I hug Merry closer. “Let’s go to the motel, Babe. I need a drink, and we got the funeral tomorrow.” I try to steer her to the door, but she twists away and weaves toward her family.
I start after her and trip on the skateboard, knocking over the owl and crayon drawing. I set them back up, and then sorta tiptoe toward the group, stopping a few feet behind Merry. She stands teetering. I’ve been where she is, trying to clear a booze fog and keep it all together.
Trudy clamps her eyes shut and caresses the bear. The old lady opens her Bible. The others in the room are zeroed in on us like those people in Times Square waiting for the ball to drop.
Seconds pass. It’s quiet as a stump, until Dudley, who’s puffed up to the size of a hay baler, pops the silence, “Why are you here?”
“Why the hell not? I’m his mother.”
Orville tries to smooth things. “Glad you came, Sister. How did you know about Bobby?”
“I called her,” says Trudy in a whisper.
Dudley snarls, “Bobby was our son.”
Merry glares at him. “Then why the fuck didn’t you watch out for him?”
The other people begin slinking out of the room. I want to climb in the casket with Bobby.
Rushmore chimes in. “Your sins killed him.”
Merry hunches as though somebody pulled her bowstring. “Did you damn my baby, too?”
“Jesus heard that. He heard that. Honor thy mother or suffer the fires of Hell.”
I glance up at the painting of Jesus. He don’t seem all that unfriendly.
“I want a real coffin for my son, not a cheap box!”
Orville says to me, “Maybe you should take Merriam out of here.”
She snaps him a look. “Shut the fuck up, Orville.”
I give a palms-up shrug as the last of the others oozes out of the room.
Dudley pokes his big chin in. “You’ve got no right…”
Trudy pulls on his arm and says, “Please…please.”
Her mother waves the Bible. “First Corinthians. Fornicators shall not—”
Merry grabs that Bible and slings it across the room then hovers over her mother, “When I was little you told me God was love. Did love take my baby and put him in that coffin? What kind of love does that, Mother?
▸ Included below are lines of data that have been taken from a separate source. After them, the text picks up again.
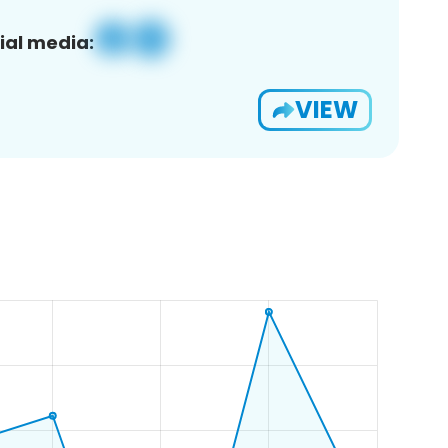
ial media:
VIEW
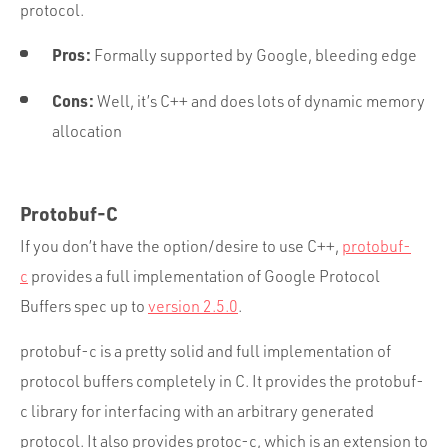
protocol.
Pros:
Formally supported by Google, bleeding edge
Cons:
Well, it’s C++ and does lots of dynamic memory
allocation
Protobuf-C
If you don’t have the option/desire to use C++,
protobuf-
c
provides a full implementation of Google Protocol
Buffers spec up to
version 2.5.0
.
protobuf-c is a pretty solid and full implementation of
protocol buffers completely in C. It provides the protobuf-
c library for interfacing with an arbitrary generated
protocol. It also provides protoc-c, which is an extension to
What?”
The old woman blinks, and Merry stands there clenching her fists, looking down at her. The granite softens, looking more like gray putty. She seems to shrink and mumbles, “God is…is…by and by…we’ll know.”
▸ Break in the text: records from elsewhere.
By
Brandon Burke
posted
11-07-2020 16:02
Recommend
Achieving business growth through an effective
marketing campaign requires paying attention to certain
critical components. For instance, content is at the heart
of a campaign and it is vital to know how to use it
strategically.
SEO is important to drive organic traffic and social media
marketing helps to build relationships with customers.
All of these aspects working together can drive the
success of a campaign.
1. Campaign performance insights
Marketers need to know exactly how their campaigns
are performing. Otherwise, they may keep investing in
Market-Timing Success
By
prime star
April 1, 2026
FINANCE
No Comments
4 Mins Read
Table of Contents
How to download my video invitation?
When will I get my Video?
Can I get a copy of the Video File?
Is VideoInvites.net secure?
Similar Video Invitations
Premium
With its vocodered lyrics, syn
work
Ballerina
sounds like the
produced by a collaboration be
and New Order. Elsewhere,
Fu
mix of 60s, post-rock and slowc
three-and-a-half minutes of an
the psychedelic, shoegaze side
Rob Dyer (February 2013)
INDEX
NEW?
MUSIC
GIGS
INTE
Merry’s wound tight, shivering, moaning.
Trudy gets up and pushes that teddy bear against Merry’s chest. “Take this. It was Bobby’s.”
Merry grips that raggedy bear and holds it out, staring at it, statue still, staring at it—then seems to wilt.
Dudley yanks the bear away. “That belongs to us!”
I oughta say something, but I don’t know what. I move up and wrap my arm around Merry’s waist and pull her across the room, shuffling and stumbling, out the door into the hall.
She mutters, “I was a kid…just a kid, Richie. You think it’s my fault?”
“Forget it, Babe. Forget it.”
Merry leans against me. “I should’ve kept him.”
I tug her down the hall to the entrance and push through the double doors into the sunlight. There’s a bench near us, and I sit Merry on it so she can collect herself. I want her to stop hurting. “Let’s go home, Babe. Let’s go home… next bus.”
She slumps and looks up at me. Her eyes are teary. “He was mine, Richie. I could’ve raised him.”
I didn’t think Merry could cry. I stand a moment feeling helpless, fiddling with the ends of my tie, then hitch up my pants. “Wait here, Babe. Be right back.”
I go inside, up the hall. Screw Dudley, he can keep the bear. I’m after the crayon drawing that Bobby drew for his mommy.